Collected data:
==================================================

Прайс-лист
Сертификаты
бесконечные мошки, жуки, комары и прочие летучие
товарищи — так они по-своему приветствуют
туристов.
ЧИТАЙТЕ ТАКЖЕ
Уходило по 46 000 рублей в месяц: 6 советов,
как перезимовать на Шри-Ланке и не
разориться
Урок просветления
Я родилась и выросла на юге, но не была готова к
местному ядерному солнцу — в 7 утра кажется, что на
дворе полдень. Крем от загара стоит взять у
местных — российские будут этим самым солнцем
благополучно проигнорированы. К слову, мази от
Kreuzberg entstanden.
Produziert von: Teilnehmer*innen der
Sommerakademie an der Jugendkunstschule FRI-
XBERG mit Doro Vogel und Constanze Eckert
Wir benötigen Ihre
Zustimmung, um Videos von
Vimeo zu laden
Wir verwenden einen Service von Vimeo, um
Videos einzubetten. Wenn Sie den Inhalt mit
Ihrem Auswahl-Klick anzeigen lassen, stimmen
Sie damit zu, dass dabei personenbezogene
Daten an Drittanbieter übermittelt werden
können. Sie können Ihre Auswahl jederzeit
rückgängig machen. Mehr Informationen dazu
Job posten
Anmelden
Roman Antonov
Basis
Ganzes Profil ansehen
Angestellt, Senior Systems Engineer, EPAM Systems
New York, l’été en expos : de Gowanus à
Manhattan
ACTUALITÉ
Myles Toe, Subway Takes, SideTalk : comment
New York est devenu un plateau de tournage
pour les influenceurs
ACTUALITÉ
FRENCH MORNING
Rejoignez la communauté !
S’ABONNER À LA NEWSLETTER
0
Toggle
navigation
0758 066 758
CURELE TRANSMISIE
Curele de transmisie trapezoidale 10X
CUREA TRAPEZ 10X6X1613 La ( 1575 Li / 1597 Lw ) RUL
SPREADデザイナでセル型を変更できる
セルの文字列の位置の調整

==================================================

Exercise objective:
Please write out, exactly as they appear above, only the lines in the stretch from the line with "дворе полдень. Крем от загара стоит взять у" through the line with "Wir verwenden einen Service von Vimeo, um".

Output of the exercise:
дворе полдень. Крем от загара стоит взять у
местных — российские будут этим самым солнцем
благополучно проигнорированы. К слову, мази от
Kreuzberg entstanden.
Produziert von: Teilnehmer*innen der
Sommerakademie an der Jugendkunstschule FRI-
XBERG mit Doro Vogel und Constanze Eckert
Wir benötigen Ihre
Zustimmung, um Videos von
Vimeo zu laden
Wir verwenden einen Service von Vimeo, um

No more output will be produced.